Generation Y will make its presence known in the workplace in the coming decade, forcing employers to balance the needs of three generations, each with unique talents and expectations. Management flexibility will be the key to successful hiring, promotion and retention.
"Most employers recognize the differences, but whether or not they act on it is another story," says Ray Baumruk, senior consultant for Hewitt Associates, a global management consulting firm. "The biggest mistake is not listening to employees."
Think of the workforce as a pie chart. By '10, the baby-boom generation (born '46-'64) will make up 38% of the workforce, down from 49% in '00. Boomers will be replaced by members of Generation X (born '65-'78), which will make up 32% of the workforce by decade's end, up from 20% in '00. The remaining 30% will be Generation Y (born '79 or later).
Each piece of the pie will add value to the workplace, but in vastly different ways. The trick is to figure out what makes each generation tick and to implement policies that make the most of the unique traits of each. Employers that don't do this risk losing valuable workers from each group.
At the same time, companies will have to manage fast growth at both ends of the age spectrum in the coming decade. According to the latest figures from the Bureau of Labor Statistics, the group of workers aged 16 to 24 will grow faster than the overall labor force for the first time in 25 years, reaching about 26 million in '10, up 3.3 million from '00. And there will be a tremendous surge in the number of workers approaching retirement. By '10, the ranks of workers aged 55 to 64 will swell to 26.6 million, up 8.5 million from '00.
The desires and needs of these youngest and oldest workers will require skillful juggling by employers. Each group's demands will have to be balanced against the other's and against those of workers in the middle, some 105 million aged 25 to 54.
Ann Fishman, president of Generational-Targeted Marketing Corp. in New Orleans, warns that tomorrow's workers aren't just a younger version of the baby boomers who dominate today's workforce. Young people come to the job market with different backgrounds and experiences that influence what attracts, motivates and retains them as workers. "You have to understand their mind set," she says. "Don't try to mold them."
Generational Work Traits
Generation Yers are generally optimistic and full of confidence. They grew up in economic boom years and are used to working and having cash. They are good team players and want to be part of a successful company, but they are wary of hype and spin, having grown up during the O.J. Simpson trial and the Monica Lewinsky scandal. Gen Yers will leave an employer if they think they've been misled. They want loyalty and will be loyal in return.

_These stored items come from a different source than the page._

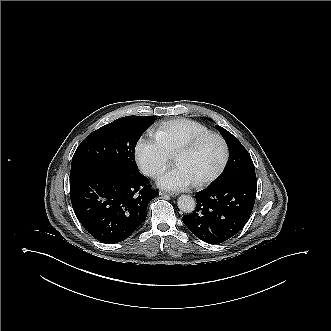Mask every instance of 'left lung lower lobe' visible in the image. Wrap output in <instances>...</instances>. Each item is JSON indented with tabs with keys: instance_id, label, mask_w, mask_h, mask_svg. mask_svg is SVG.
Wrapping results in <instances>:
<instances>
[{
	"instance_id": "1",
	"label": "left lung lower lobe",
	"mask_w": 331,
	"mask_h": 331,
	"mask_svg": "<svg viewBox=\"0 0 331 331\" xmlns=\"http://www.w3.org/2000/svg\"><path fill=\"white\" fill-rule=\"evenodd\" d=\"M257 184L235 180L196 194L193 213L183 216L187 228L209 244L225 242L245 226L253 209Z\"/></svg>"
}]
</instances>
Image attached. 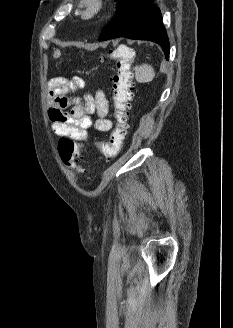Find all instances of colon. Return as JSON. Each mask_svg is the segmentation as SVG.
I'll return each mask as SVG.
<instances>
[{"instance_id": "5ec220e1", "label": "colon", "mask_w": 233, "mask_h": 328, "mask_svg": "<svg viewBox=\"0 0 233 328\" xmlns=\"http://www.w3.org/2000/svg\"><path fill=\"white\" fill-rule=\"evenodd\" d=\"M55 56L60 50H55ZM116 60V72L112 76L113 106L115 126L108 141L98 143L97 147L105 160L113 159L122 149L128 134V115L133 94L132 71L133 52L130 49L116 48L110 51ZM58 153L62 163L69 169L82 173L81 164L85 153L81 145L70 137H61L58 143Z\"/></svg>"}]
</instances>
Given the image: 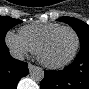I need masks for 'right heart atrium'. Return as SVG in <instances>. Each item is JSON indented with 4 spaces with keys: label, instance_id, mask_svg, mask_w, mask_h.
Here are the masks:
<instances>
[{
    "label": "right heart atrium",
    "instance_id": "right-heart-atrium-1",
    "mask_svg": "<svg viewBox=\"0 0 89 89\" xmlns=\"http://www.w3.org/2000/svg\"><path fill=\"white\" fill-rule=\"evenodd\" d=\"M5 43L10 52L18 57L33 52L31 46L26 41H24L19 34H16L13 31H8L6 33Z\"/></svg>",
    "mask_w": 89,
    "mask_h": 89
}]
</instances>
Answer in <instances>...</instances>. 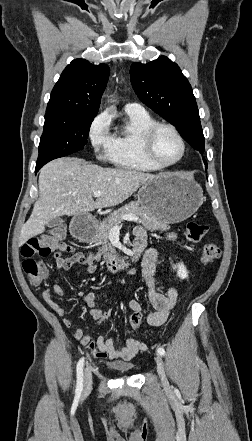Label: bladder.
<instances>
[{
  "label": "bladder",
  "mask_w": 252,
  "mask_h": 441,
  "mask_svg": "<svg viewBox=\"0 0 252 441\" xmlns=\"http://www.w3.org/2000/svg\"><path fill=\"white\" fill-rule=\"evenodd\" d=\"M110 368L119 372H129L134 368L132 363H112Z\"/></svg>",
  "instance_id": "31cf9c89"
}]
</instances>
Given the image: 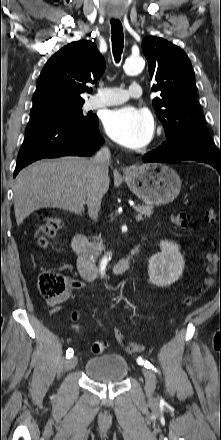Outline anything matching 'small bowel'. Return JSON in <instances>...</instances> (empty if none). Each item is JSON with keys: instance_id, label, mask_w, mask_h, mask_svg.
<instances>
[{"instance_id": "1", "label": "small bowel", "mask_w": 221, "mask_h": 440, "mask_svg": "<svg viewBox=\"0 0 221 440\" xmlns=\"http://www.w3.org/2000/svg\"><path fill=\"white\" fill-rule=\"evenodd\" d=\"M82 287V283L75 280L68 281V288L63 295L55 299H47V303L51 307L53 313L60 311L63 308V303L67 301L73 294L74 290Z\"/></svg>"}]
</instances>
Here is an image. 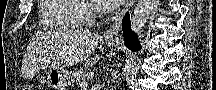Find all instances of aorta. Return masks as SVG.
Returning a JSON list of instances; mask_svg holds the SVG:
<instances>
[{"instance_id":"aorta-1","label":"aorta","mask_w":216,"mask_h":90,"mask_svg":"<svg viewBox=\"0 0 216 90\" xmlns=\"http://www.w3.org/2000/svg\"><path fill=\"white\" fill-rule=\"evenodd\" d=\"M154 8V0H138L131 18V30L140 36Z\"/></svg>"}]
</instances>
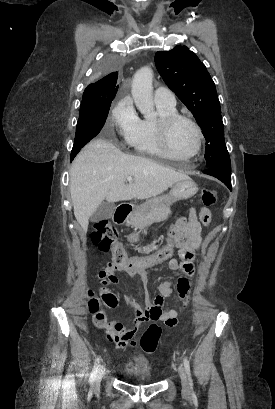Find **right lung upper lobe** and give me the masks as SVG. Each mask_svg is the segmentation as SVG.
<instances>
[{
	"instance_id": "cb5924a9",
	"label": "right lung upper lobe",
	"mask_w": 275,
	"mask_h": 409,
	"mask_svg": "<svg viewBox=\"0 0 275 409\" xmlns=\"http://www.w3.org/2000/svg\"><path fill=\"white\" fill-rule=\"evenodd\" d=\"M118 73H110L106 77L87 86L82 100L100 101L113 100L118 90Z\"/></svg>"
}]
</instances>
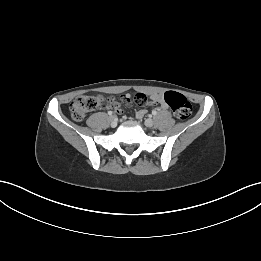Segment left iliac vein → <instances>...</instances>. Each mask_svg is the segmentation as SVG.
Returning a JSON list of instances; mask_svg holds the SVG:
<instances>
[{
    "instance_id": "4c4485c4",
    "label": "left iliac vein",
    "mask_w": 261,
    "mask_h": 261,
    "mask_svg": "<svg viewBox=\"0 0 261 261\" xmlns=\"http://www.w3.org/2000/svg\"><path fill=\"white\" fill-rule=\"evenodd\" d=\"M144 124H145V126L151 128V127L154 126V121H153V119L148 118V119H146V120L144 121Z\"/></svg>"
}]
</instances>
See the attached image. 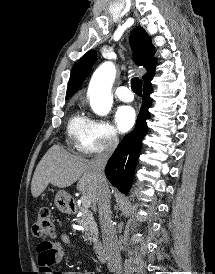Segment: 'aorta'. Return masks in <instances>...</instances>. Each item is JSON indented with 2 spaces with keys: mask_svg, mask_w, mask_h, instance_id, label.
I'll list each match as a JSON object with an SVG mask.
<instances>
[{
  "mask_svg": "<svg viewBox=\"0 0 215 274\" xmlns=\"http://www.w3.org/2000/svg\"><path fill=\"white\" fill-rule=\"evenodd\" d=\"M116 68L112 62H104L95 71L89 84L88 94L92 110L101 116L111 110L113 99L111 87L115 78Z\"/></svg>",
  "mask_w": 215,
  "mask_h": 274,
  "instance_id": "1",
  "label": "aorta"
}]
</instances>
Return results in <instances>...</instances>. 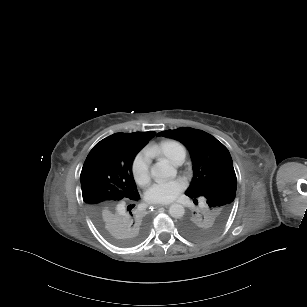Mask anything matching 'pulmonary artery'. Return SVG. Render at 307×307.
<instances>
[{"instance_id": "pulmonary-artery-1", "label": "pulmonary artery", "mask_w": 307, "mask_h": 307, "mask_svg": "<svg viewBox=\"0 0 307 307\" xmlns=\"http://www.w3.org/2000/svg\"><path fill=\"white\" fill-rule=\"evenodd\" d=\"M153 150L155 153H161L164 150L163 146L154 145ZM175 164L180 165L183 163L185 156L183 154H175L169 157ZM124 205V204H123Z\"/></svg>"}]
</instances>
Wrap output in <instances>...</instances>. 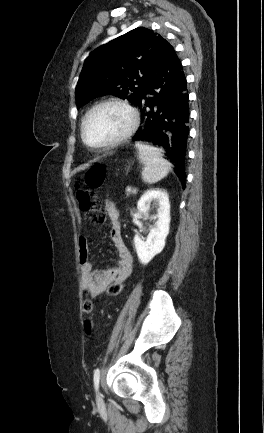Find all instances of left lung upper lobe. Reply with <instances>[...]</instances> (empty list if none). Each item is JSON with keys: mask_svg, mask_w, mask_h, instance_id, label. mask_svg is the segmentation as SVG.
<instances>
[{"mask_svg": "<svg viewBox=\"0 0 264 433\" xmlns=\"http://www.w3.org/2000/svg\"><path fill=\"white\" fill-rule=\"evenodd\" d=\"M173 50L162 36L143 27L98 47L84 62L76 87V105L108 94L137 104Z\"/></svg>", "mask_w": 264, "mask_h": 433, "instance_id": "1", "label": "left lung upper lobe"}]
</instances>
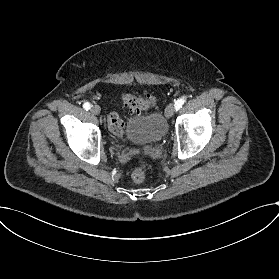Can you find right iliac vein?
Masks as SVG:
<instances>
[{"instance_id": "right-iliac-vein-1", "label": "right iliac vein", "mask_w": 279, "mask_h": 279, "mask_svg": "<svg viewBox=\"0 0 279 279\" xmlns=\"http://www.w3.org/2000/svg\"><path fill=\"white\" fill-rule=\"evenodd\" d=\"M92 114H99L101 112V108L98 105H93L90 109Z\"/></svg>"}]
</instances>
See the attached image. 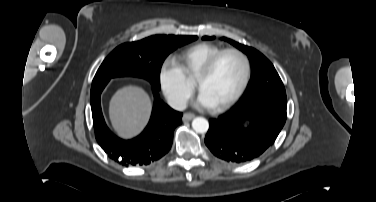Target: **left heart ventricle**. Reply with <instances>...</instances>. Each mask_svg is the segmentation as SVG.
Listing matches in <instances>:
<instances>
[{
    "label": "left heart ventricle",
    "instance_id": "1",
    "mask_svg": "<svg viewBox=\"0 0 376 202\" xmlns=\"http://www.w3.org/2000/svg\"><path fill=\"white\" fill-rule=\"evenodd\" d=\"M244 73V66L234 54L222 56L211 74L200 84L199 89L212 102L213 107L227 101L239 88Z\"/></svg>",
    "mask_w": 376,
    "mask_h": 202
}]
</instances>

Having lived through divorces and bad economic times, Gen Xers tend to be more cynical than the generations that bookend them. But they are hardworking, self-reliant, entrepreneurial and willing to take risks. While those are all sought-after employee traits, they also point to an independence that can make Gen Xers difficult to retain. They'll quit without a second thought if they think they've learned all they can from you.
Generations X and Y will both come to work with high expectations and little patience, says Baumruk. They'll want to make an immediate impact, flat out rejecting the notion of "paying dues." It's an attitude that can easily cause friction because many boomers still adhere to the paying-dues philosophy and are dismayed when others don't. But skilled managers will tap the ambition of these younger workers, using it to the company's advantage rather than trying to stifle it to satisfy older employees.
Gens X and Y also expect a more casual and carefree workplace and a less hierarchical organizational structure. They want the freedom to work in remote sites, telecommuting rather than driving to the main office every day. In their early careers, boomers were willing to work 100 hours a week. Not so, Gens X and Y. Balancing work with play is a top priority. At the same time, they expect their work to have a broad impact. If they feel as though they're spinning their wheels, they'll bolt.
In terms of motivation, recognition awards—employee of the month and such—will be less effective for the younger generations than they were for the boomers. Gens X and Y would rather have time off, more training, access to key meetings and projects or a coveted conference or travel assignment.
Restructuring Benefits
In addition to reinventing management styles to accommodate the demands of the younger workforce, companies will have to reshuffle benefits packages, making sure there's something for every age group.
Younger workers will want benefits that are flexible and portable. They know they won't spend their entire careers with one employer, so they want a package they can take with them when they leave. That means 401(k)s rather than traditional pensions contingent on length of service and flexible health insurance options that can keep costs down for those who are relatively healthy and need few services.
More than ever before, young workers will want help paying off college debts. More firms will look for ways to restructure student loans. Some will even offer cash in lieu of a benefit, such as life insurance, to pay off college debts.
Older workers, on the other hand, will demand more help in preparing for retirement and ensuring that their nest eggs are safe. Many older workers will want to phase into retirement, working fewer hours, an idea that many employers will embrace since it allows key staff to stay on board and teach younger workers the ropes. Other key concerns for older workers include continued health care coverage, long-term-care insurance, elder care and estate planning.
Regardless of their age, most workers will want to structure work around family duties. That means not only child care or elder care, but also time to take care of personal business. Greater flexibility in schedules will be the rule, with fewer folks working strictly 9 to 5.